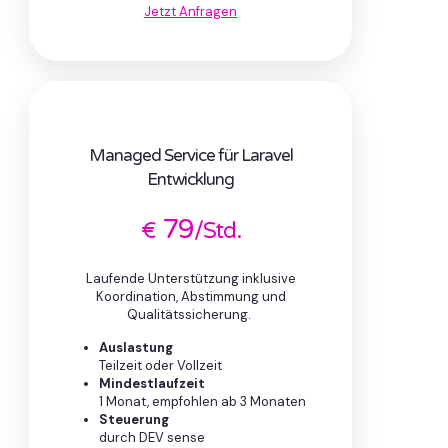
Jetzt Anfragen
Managed Service für Laravel
Entwicklung
79
€
/Std.
Laufende Unterstützung inklusive
Koordination, Abstimmung und
Qualitätssicherung.
Auslastung
Teilzeit oder Vollzeit
Mindestlaufzeit
1 Monat, empfohlen ab 3 Monaten
Steuerung
durch DEV sense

......

Output everything in the records exactly, leaving pictures out.

### SOLUTION TO THIS PROBLEM
Jetzt Anfragen
Managed Service für Laravel
Entwicklung
79
€
/Std.
Laufende Unterstützung inklusive
Koordination, Abstimmung und
Qualitätssicherung.
Auslastung
Teilzeit oder Vollzeit
Mindestlaufzeit
1 Monat, empfohlen ab 3 Monaten
Steuerung
durch DEV sense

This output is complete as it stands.